■ EXERCISE AIM
Could you set down the listing below exactly, leaving out its pictures?

──────

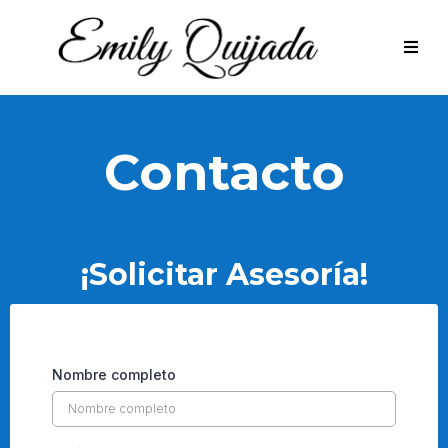
Contacto
¡Solicitar Asesoría!
Nombre completo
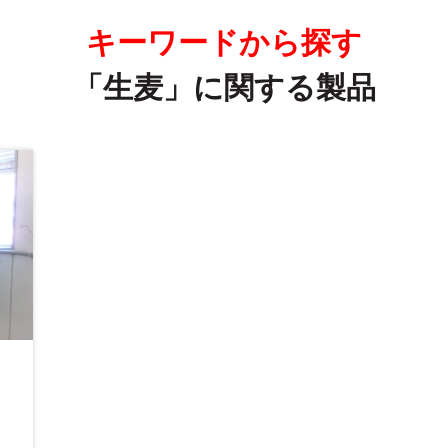
キーワードから探す
「生麦」に関する製品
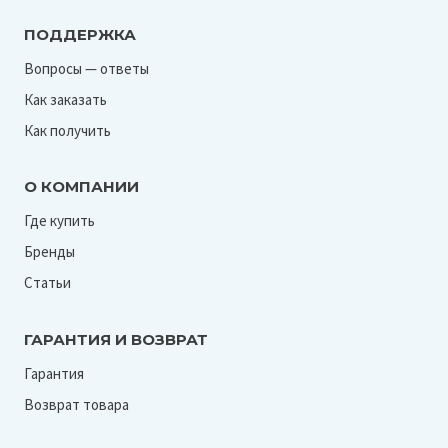
ПОДДЕРЖКА
Вопросы — ответы
Как заказать
Как получить
О КОМПАНИИ
Где купить
Бренды
Статьи
ГАРАНТИЯ И ВОЗВРАТ
Гарантия
Возврат товара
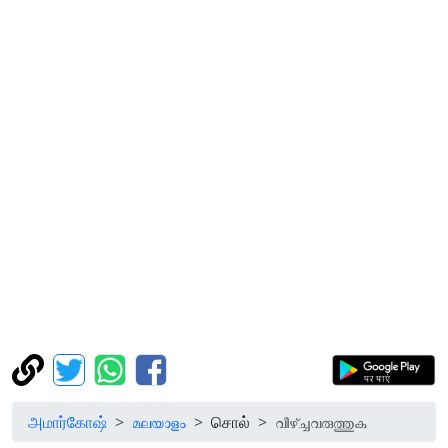
அமார்கோஷ்
മലയാളം
சொல்
വീഴ്ച്ചവരുത്തുക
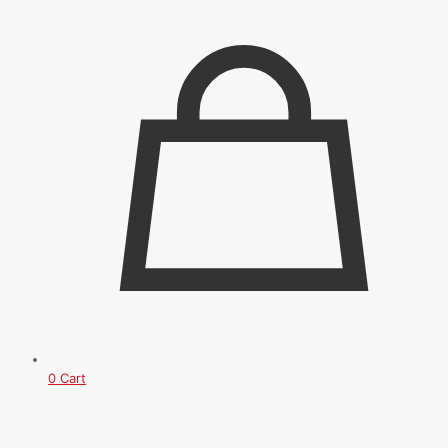
0
Cart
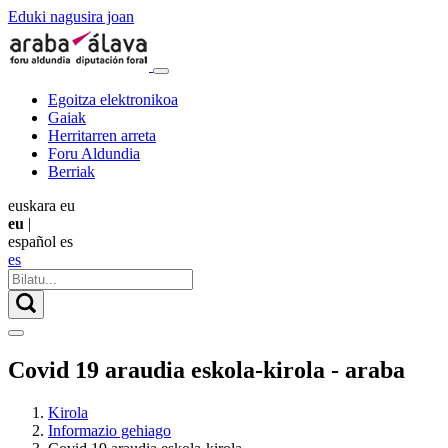
Eduki nagusira joan
Egoitza elektronikoa
Gaiak
Herritarren arreta
Foru Aldundia
Berriak
euskara
eu
eu
|
español
es
es
Covid 19 araudia eskola-kirola - araba
Kirola
Informazio gehiago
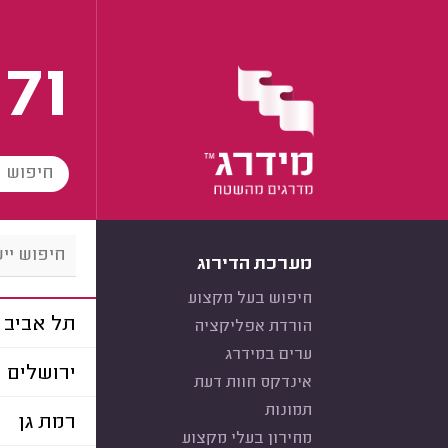
171
מערכת הדירוג
חיפוש בעל מקצוע
תל אביב
הורדת אפליקציה
ערים במידרג
ירושלים
אינדקס חוות דעת
תמונות
רמת גן
מחירון בעלי מקצוע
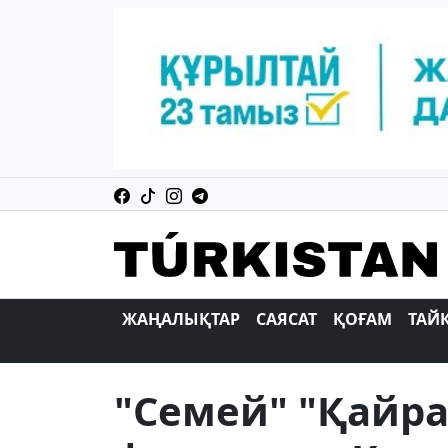
ЖАҢАЛЫҚТАР
САЯСАТ
ҚОҒАМ
ТАЙ
"Семей" "Қайра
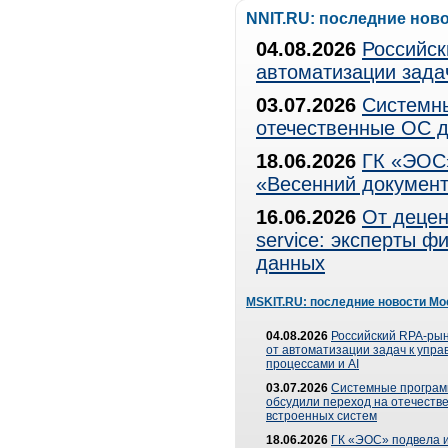
NNIT.RU: последние нов
04.08.2026
Российск
автоматизации зада
03.07.2026
Системны
отечественные ОС д
18.06.2026
ГК «ЭОС»
«Весенний документ
16.06.2026
От децен
service: эксперты 
данных
MSKIT.RU: последние новости Мо
04.08.2026
Российский RPA-рын
от автоматизации задач к упр
процессами и AI
03.07.2026
Системные програ
обсудили переход на отечеств
встроенных систем
18.06.2026
ГК «ЭОС» подвела и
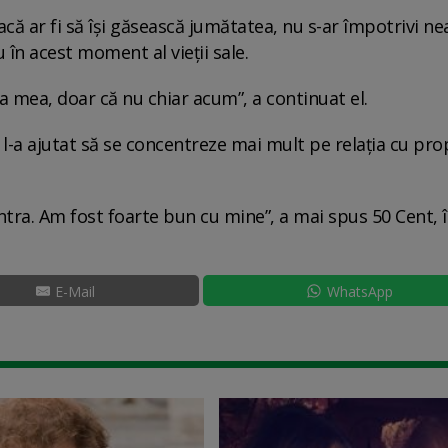
acă ar fi să își găsească jumătatea, nu s-ar împotrivi ne
 în acest moment al vieții sale.
a mea, doar că nu chiar acum”, a continuat el.
 l-a ajutat să se concentreze mai mult pe relația cu pro
entra. Am fost foarte bun cu mine”, a mai spus 50 Cent, 
E-Mail
WhatsApp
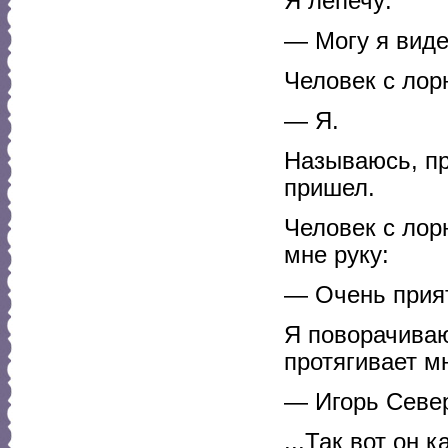
Я лепечу:
— Могу я виде
Человек с лор
— Я.
Называюсь, пр
пришел.
Человек с лор
мне руку:
— Очень прият
Я поворачиваю
протягивает мн
— Игорь Севе
...Так вот он ка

──────

■ EXERCISE ANSWER
Contacto
¡Solicitar Asesoría!
Nombre completo
キーワードから探す
「生麦」に関する製品
ПОДДЕРЖКА
Вопросы — ответы
Как заказать
Как получить
О КОМПАНИИ
Где купить
Бренды
Статьи
ГАРАНТИЯ И ВОЗВРАТ
Гарантия
Возврат товара
அமார்கோஷ்
മലയാളം
சொல்
വീഴ്ച്ചവരുത്തുക
0
Cart
Eduki nagusira joan
Egoitza elektronikoa
Gaiak
Herritarren arreta
Foru Aldundia
Berriak
euskara
eu
eu
|
español
es
es
Covid 19 araudia eskola-kirola - araba
Kirola
Informazio gehiago
171
מערכת הדירוג
חיפוש בעל מקצוע
תל אביב
הורדת אפליקציה
ערים במידרג
ירושלים
אינדקס חוות דעת
תמונות
רמת גן
מחירון בעלי מקצוע
ЖАҢАЛЫҚТАР
САЯСАТ
ҚОҒАМ
ТАЙ
"Семей" "Қайра
NNIT.RU: последние нов
04.08.2026
Российск
автоматизации зада
03.07.2026
Системны
отечественные ОС д
18.06.2026
ГК «ЭОС»
«Весенний документ
16.06.2026
От децен
service: эксперты 
данных
MSKIT.RU: последние новости Мо
04.08.2026
Российский RPA-рын
от автоматизации задач к упр
процессами и AI
03.07.2026
Системные програ
обсудили переход на отечеств
встроенных систем
18.06.2026
ГК «ЭОС» подвела и
acă ar fi să își găsească jumătatea, nu s-ar împotrivi ne
 în acest moment al vieții sale.
a mea, doar că nu chiar acum”, a continuat el.
 l-a ajutat să se concentreze mai mult pe relația cu pro
entra. Am fost foarte bun cu mine”, a mai spus 50 Cent, 
E-Mail
WhatsApp
Я лепечу:
— Могу я виде
Человек с лор
— Я.
Называюсь, пр
пришел.
Человек с лор
мне руку:
— Очень прият
Я поворачиваю
протягивает мн
— Игорь Севе
...Так вот он ка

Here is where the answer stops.